Nach etwa zwei Stunden beginnt die eigentlich Herausforderung für Don Nelson, der Bücherbus verlässt die asphaltierte Hauptstraße und muss nun vorbei an diversen Schlaglöchern hinauf zur ersten Schule gelenkt werden. Da es in der Nacht viel geregnet hat, auch in der sonst sehr trockenen Gegend um Malpaisillo, ist der Untergrund zwar nicht so hart und die Schlaglöcher nicht so tief wie beim letzten Mal, es kommt aber zu einem anderen Beanspruchtest für den Bücherbus: zwei Brücken sind noch nicht fertig gebaut und so gilt es nun einen zum Glück kleinen und noch nicht tiefen Fluss zu durchqueren. Der Motor ist aber stark genug und im Gegensatz zu einem anderen Motorradtransporter schafft es der Bücherbus ohne Schäden auf die andere Seite. 
 
Durch den Bach, doch ein bisschen tiefer als gedacht..
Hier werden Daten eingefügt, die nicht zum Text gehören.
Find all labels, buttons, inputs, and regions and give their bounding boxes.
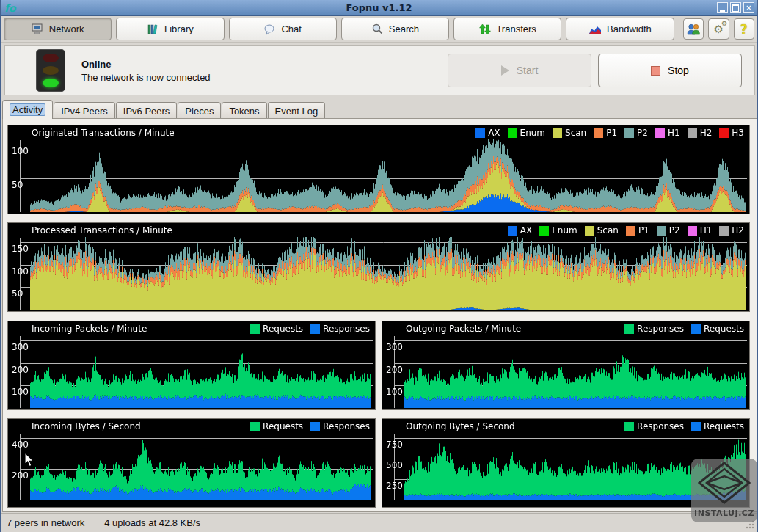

Zur Zeit wird auf der Strecke (auf einigen Passagen) eine gepflasterte Straße gebaut, die die Reise natürlich sehr viel vereinfacht. Aber die letzten Kilometer zur ersten Schule „Lourdes“ wird erneut eine holprige Angelegenheit über Stock und Stein.

Aber all das wird durch die Freude der Schüler und Schülerinnen, die den elegant von Don Nelson rangierenden Bücherbus sehen, zur Nebensächlichkeit! Um etwa 10 Uhr beginnt die Bibliotheksmitarbeiterin Arianna damit, die ausgeliehenen Bücher des letzten Monats einzusammeln, und zu katalogisieren, damit sicher gestellt wird, dass alle Bücher heile und vollständig wieder zurückkommen.
der Bibliobus in bereits 5. Generation in Aktion
Kurz darauf beginnt für die Kinder der schönste Teil des Bücherbusbesuchs: sie dürfen sich - natürlich der Reihe nach - jeweils eins, wenn großer Bedarf ist auch ein Buch mehr aussuchen und dies nach Registrierung für einen Monat mit nach Hause nehmen.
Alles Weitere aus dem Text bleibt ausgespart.